Consuela had let the night guard know they'd be coming, and the old man rose from his rickety chair outside the tiny clapboard shack to wave the Mercedes in with the
novela policiaca
he'd been reading, giving them not so much as a second glance. How diligent, Jude thought, wondering how many strangers, on any given day, just talked their way inside.

Consuela lived on a cul-de-sac named Senda Numero 6, down which the plain two-story row houses lined up chockablock, one nudged tight against the other, to the end. No places for someone to lurk, waiting.
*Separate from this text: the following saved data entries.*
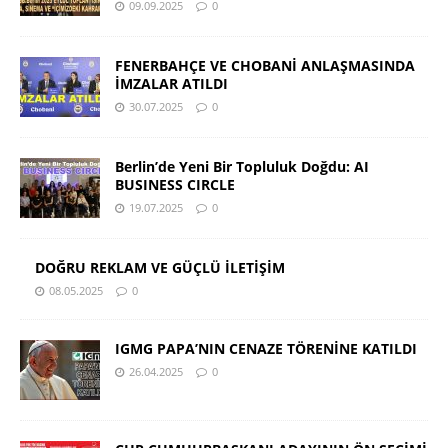
09.09.2025
0
FENERBAHÇE VE CHOBANİ ANLAŞMASINDA
İMZALAR ATILDI
30.07.2025
0
Berlin’de Yeni Bir Topluluk Doğdu: AI
BUSINESS CIRCLE
19.07.2025
0
DOĞRU REKLAM VE GÜÇLÜ İLETİŞİM
08.05.2025
0
IGMG PAPA’NIN CENAZE TÖRENİNE KATILDI
26.04.2025
0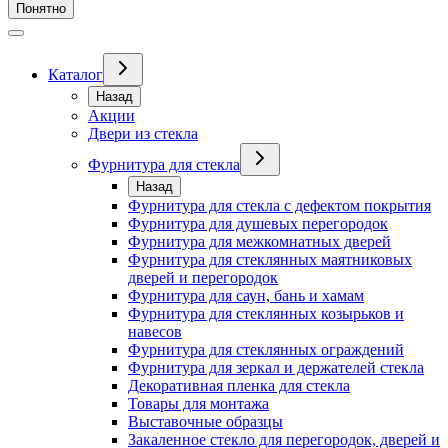
Понятно
Каталог
Назад
Акции
Двери из стекла
Фурнитура для стекла
Назад
Фурнитура для стекла с дефектом покрытия
Фурнитура для душевых перегородок
Фурнитура для межкомнатных дверей
Фурнитура для стеклянных маятниковых
дверей и перегородок
Фурнитура для саун, бань и хамам
Фурнитура для стеклянных козырьков и
навесов
Фурнитура для стеклянных ограждений
Фурнитура для зеркал и держателей стекла
Декоративная пленка для стекла
Товары для монтажа
Выставочные образцы
Закаленное стекло для перегородок, дверей и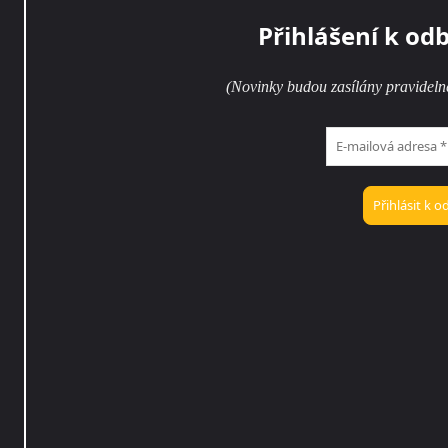
Přihlášení k od
(Novinky budou zasílány pravideln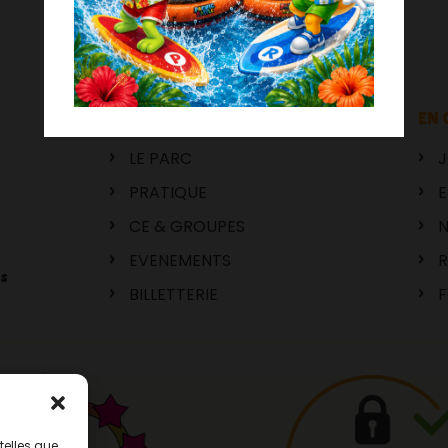
RUBRIQUES
EN 
LE PARC
J
PRATIQUE
E
CE & GROUPES
N
EVENEMENTS
R
s
BILLETTERIE
telles que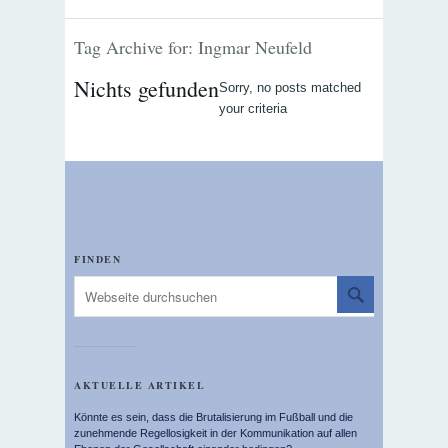
Tag Archive for: Ingmar Neufeld
Nichts gefunden
Sorry, no posts matched
your criteria
FINDEN
AKTUELLE ARTIKEL
Könnte es sein, dass die Brutalisierung im Fußball und die
zunehmende Regellosigkeit in der Kommunikation auf allen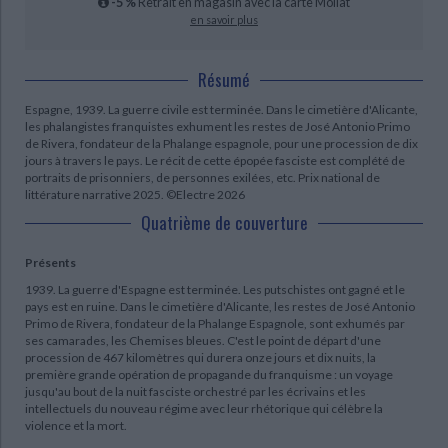
-5 %
Retrait en magasin avec la carte Mollat
en savoir plus
Résumé
Espagne, 1939. La guerre civile est terminée. Dans le cimetière d'Alicante,
les phalangistes franquistes exhument les restes de José Antonio Primo
de Rivera, fondateur de la Phalange espagnole, pour une procession de dix
jours à travers le pays. Le récit de cette épopée fasciste est complété de
portraits de prisonniers, de personnes exilées, etc. Prix national de
littérature narrative 2025. ©Electre 2026
Quatrième de couverture
Présents
1939. La guerre d'Espagne est terminée. Les putschistes ont gagné et le
pays est en ruine. Dans le cimetière d'Alicante, les restes de José Antonio
Primo de Rivera, fondateur de la Phalange Espagnole, sont exhumés par
ses camarades, les Chemises bleues. C'est le point de départ d'une
procession de 467 kilomètres qui durera onze jours et dix nuits, la
première grande opération de propagande du franquisme : un voyage
jusqu'au bout de la nuit fasciste orchestré par les écrivains et les
intellectuels du nouveau régime avec leur rhétorique qui célèbre la
violence et la mort.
Finally, Jude thought, some good news.

While Axel telephoned Consuela from his cell to inform her they'd arrived, Carlos pulled to the end of the street, then circled back so the passenger-side door opened directly toward her house. Jude told Axel to wait, then got out. Carlos, as always, locked the doors behind him.

Jude checked the street in both directions, seeing no one, not even a face at a curtain, though given the darkness someone could have been staring straight at him from a window and he might not have known. The night was still and hot. In the far distance, a glimmer of light came and went too quickly to pinpoint. It didn't reappear.

He stepped to Consuela's door and knocked softly. She greeted him wearing a white cotton dress and a tight smile, explaining straightaway in a hushed voice that Oscar and his mother were upstairs. Eileen had dropped them off earlier. They'd left the house where they'd been staying without incident, and she'd felt confident they hadn't been followed. Needing to get back to where she was staying, though, she'd headed off about an hour ago, saying she'd call Jude's cell phone if she sensed any trouble.